C'est ainsi que, dans un premier temps, il faut distinguer si les habitants de la Grande Région SaarLorLux déclarent avoir des contacts personnels dans le pays étranger voisin et s'ils vont réellement leur rendre visite. Dans un deuxième temps, il faut faire la distinction entre les amis/connaissances et les membres de la famille dans la mesure où il s'agit dans ces cercles de personnes de formes distinctes de relation sociale.

Les trois-quarts des habitants de la Grande Région SaarLorLux signalent entretenir des relations personnelles dans le pays étranger voisin (cf. Wille/Reckinger/Kmec/Hesse 2014). Celles-ci comptent particulièrement souvent au nombre des habitants du Luxembourg (87%) notamment à celui des étrangers y résidant.

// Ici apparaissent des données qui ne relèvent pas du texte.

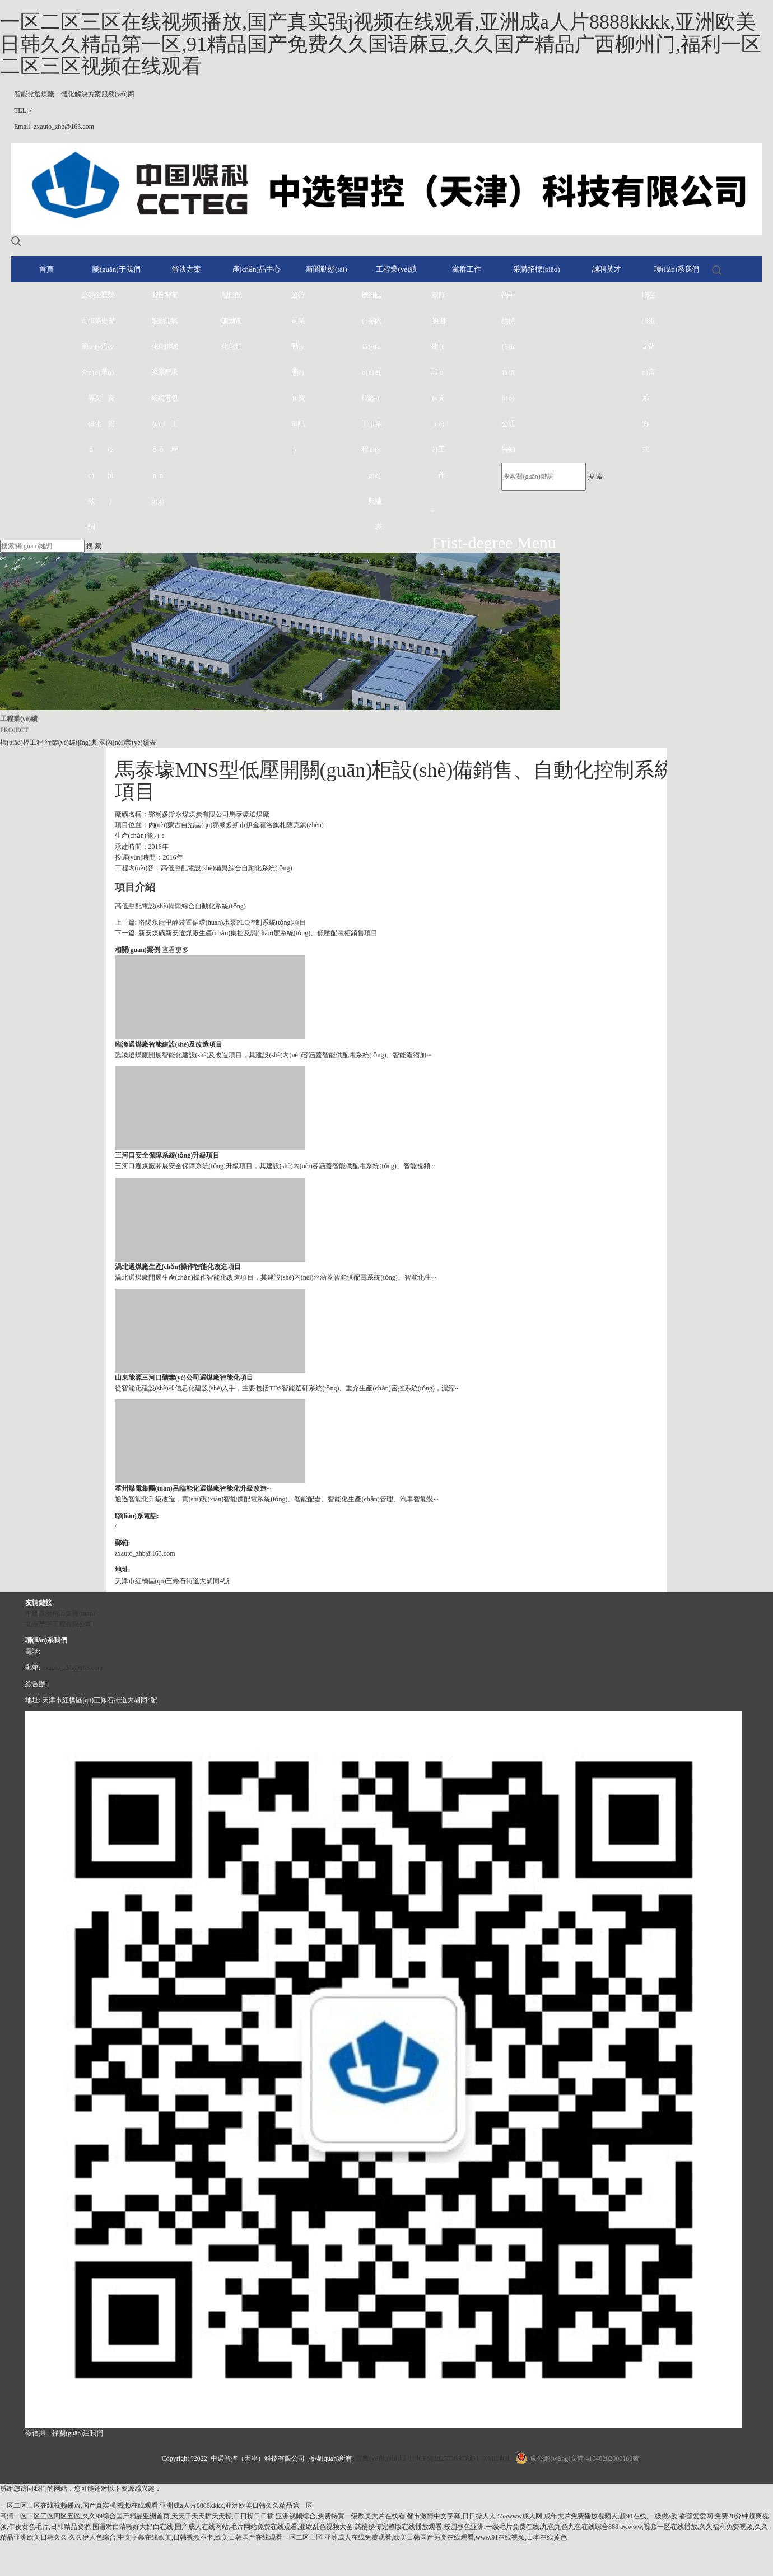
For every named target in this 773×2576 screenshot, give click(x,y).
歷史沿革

Carte : Pratiques du quotidien transfrontalières

Karte: Grenzüberschreitende Alltagspraktiken

Christian Wille, Université du Luxembourg

Les contacts personnels dans les régions voisines sont plus rares (en moyenne 67%) dans les régions francophones et en Sarre. Il s'agit en première ligne de relations avec des amis/connaissances (58%), suivies de relations avec la famille (40%) et des collègues de travail (24%).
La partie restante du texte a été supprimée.